Transcribed page contents:
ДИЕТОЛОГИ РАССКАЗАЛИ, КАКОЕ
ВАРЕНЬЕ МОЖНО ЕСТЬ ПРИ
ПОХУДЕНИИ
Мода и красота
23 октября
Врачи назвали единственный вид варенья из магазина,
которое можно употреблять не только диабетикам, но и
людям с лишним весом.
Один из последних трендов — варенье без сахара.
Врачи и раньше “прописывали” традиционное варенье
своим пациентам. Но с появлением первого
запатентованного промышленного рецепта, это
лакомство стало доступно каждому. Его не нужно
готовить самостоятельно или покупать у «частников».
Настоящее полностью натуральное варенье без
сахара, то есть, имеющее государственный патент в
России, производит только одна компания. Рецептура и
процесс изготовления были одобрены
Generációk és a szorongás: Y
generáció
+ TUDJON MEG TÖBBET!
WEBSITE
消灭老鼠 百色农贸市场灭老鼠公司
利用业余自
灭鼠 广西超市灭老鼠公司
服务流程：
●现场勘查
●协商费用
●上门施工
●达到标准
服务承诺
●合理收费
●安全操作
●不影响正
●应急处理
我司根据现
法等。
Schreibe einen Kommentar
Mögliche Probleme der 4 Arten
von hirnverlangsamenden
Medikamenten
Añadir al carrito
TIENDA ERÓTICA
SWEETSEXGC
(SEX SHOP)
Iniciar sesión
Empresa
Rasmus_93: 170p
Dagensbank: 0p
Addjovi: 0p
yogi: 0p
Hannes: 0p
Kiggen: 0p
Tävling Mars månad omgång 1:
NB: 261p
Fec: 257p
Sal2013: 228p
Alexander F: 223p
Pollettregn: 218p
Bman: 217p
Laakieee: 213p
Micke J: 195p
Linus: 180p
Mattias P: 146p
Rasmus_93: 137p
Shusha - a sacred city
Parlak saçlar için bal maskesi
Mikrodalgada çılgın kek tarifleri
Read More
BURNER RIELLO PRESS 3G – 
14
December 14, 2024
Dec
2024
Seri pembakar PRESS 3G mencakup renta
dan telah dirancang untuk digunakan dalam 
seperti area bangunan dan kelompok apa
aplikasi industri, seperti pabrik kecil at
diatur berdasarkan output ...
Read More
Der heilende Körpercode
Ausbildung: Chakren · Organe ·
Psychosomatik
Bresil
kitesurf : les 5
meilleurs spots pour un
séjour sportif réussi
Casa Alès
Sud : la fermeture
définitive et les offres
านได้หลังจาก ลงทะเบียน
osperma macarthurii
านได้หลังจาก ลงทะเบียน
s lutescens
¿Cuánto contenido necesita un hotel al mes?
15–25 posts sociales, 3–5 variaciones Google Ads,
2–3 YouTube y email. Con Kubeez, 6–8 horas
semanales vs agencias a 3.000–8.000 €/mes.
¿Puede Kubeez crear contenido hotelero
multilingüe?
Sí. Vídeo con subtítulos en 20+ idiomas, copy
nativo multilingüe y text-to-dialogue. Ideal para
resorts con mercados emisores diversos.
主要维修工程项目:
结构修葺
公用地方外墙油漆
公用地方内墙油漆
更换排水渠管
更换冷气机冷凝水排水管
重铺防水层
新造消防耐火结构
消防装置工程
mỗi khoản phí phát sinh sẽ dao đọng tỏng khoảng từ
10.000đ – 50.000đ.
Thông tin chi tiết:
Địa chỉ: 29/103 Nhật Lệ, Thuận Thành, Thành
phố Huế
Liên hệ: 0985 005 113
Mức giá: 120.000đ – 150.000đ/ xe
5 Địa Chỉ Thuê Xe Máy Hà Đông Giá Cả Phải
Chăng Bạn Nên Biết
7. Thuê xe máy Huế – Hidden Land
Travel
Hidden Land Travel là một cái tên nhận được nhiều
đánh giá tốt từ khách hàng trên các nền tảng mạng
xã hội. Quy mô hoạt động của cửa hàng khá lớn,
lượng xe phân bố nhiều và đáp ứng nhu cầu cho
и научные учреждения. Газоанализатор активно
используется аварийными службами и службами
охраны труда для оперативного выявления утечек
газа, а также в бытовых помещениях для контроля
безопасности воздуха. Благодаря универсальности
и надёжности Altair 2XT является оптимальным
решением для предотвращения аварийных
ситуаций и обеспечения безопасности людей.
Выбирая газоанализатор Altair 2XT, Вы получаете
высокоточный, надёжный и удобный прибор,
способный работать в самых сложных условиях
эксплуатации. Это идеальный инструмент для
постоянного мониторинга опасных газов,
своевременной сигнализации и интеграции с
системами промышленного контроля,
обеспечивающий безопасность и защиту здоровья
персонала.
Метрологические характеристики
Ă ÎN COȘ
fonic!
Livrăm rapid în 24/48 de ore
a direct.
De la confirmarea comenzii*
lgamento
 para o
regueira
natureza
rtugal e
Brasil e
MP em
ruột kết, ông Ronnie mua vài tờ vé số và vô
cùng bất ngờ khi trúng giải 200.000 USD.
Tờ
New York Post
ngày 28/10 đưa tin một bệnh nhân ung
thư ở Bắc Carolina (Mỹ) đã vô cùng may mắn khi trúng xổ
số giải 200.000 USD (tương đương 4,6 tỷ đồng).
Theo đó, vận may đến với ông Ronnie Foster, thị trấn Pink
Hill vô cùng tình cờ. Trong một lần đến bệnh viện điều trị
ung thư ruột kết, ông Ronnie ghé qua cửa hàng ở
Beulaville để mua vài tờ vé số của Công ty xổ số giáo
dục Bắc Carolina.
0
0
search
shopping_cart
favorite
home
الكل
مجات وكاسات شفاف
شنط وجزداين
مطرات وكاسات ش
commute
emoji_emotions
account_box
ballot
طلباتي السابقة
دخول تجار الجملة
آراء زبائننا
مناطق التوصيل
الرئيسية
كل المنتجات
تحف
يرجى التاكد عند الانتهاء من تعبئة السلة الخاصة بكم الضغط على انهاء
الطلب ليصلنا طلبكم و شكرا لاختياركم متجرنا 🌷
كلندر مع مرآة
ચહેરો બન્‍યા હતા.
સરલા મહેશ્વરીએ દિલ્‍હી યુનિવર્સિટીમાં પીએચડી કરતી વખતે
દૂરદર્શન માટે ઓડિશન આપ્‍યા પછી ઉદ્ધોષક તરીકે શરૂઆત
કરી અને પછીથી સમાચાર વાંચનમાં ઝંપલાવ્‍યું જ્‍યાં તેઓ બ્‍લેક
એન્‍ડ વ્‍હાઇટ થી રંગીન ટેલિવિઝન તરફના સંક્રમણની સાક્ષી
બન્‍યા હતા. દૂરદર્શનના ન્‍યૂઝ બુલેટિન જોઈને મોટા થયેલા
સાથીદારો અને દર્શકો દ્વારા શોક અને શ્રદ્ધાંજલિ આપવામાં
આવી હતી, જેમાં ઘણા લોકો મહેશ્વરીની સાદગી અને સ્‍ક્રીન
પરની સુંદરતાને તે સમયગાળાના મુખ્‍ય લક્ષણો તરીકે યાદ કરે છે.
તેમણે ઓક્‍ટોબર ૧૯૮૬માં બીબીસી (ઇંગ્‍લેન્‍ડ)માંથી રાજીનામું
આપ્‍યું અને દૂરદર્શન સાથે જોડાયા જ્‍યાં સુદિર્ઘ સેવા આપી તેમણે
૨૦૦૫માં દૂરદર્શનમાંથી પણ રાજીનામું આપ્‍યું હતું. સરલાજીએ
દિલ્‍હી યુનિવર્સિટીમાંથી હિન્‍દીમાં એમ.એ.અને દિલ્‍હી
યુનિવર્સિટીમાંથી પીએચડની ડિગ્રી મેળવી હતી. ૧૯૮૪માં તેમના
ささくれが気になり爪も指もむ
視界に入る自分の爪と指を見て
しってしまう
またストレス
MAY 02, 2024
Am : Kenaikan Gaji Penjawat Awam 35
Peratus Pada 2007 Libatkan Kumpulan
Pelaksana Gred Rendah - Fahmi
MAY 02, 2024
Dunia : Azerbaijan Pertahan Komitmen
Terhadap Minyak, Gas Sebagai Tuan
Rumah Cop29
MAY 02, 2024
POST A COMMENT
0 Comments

THE PROBLEM.
Print, from the entries above, the line with "તેમણે ઓક્‍ટોબર ૧૯૮૬માં", the line with "દિલ્‍હી યુનિવર્સિટીમાંથી હિન્‍દીમાં" and all lines between them, exactly and with nothing else.

RESULT.
તેમણે ઓક્‍ટોબર ૧૯૮૬માં બીબીસી (ઇંગ્‍લેન્‍ડ)માંથી રાજીનામું
આપ્‍યું અને દૂરદર્શન સાથે જોડાયા જ્‍યાં સુદિર્ઘ સેવા આપી તેમણે
૨૦૦૫માં દૂરદર્શનમાંથી પણ રાજીનામું આપ્‍યું હતું. સરલાજીએ
દિલ્‍હી યુનિવર્સિટીમાંથી હિન્‍દીમાં એમ.એ.અને દિલ્‍હી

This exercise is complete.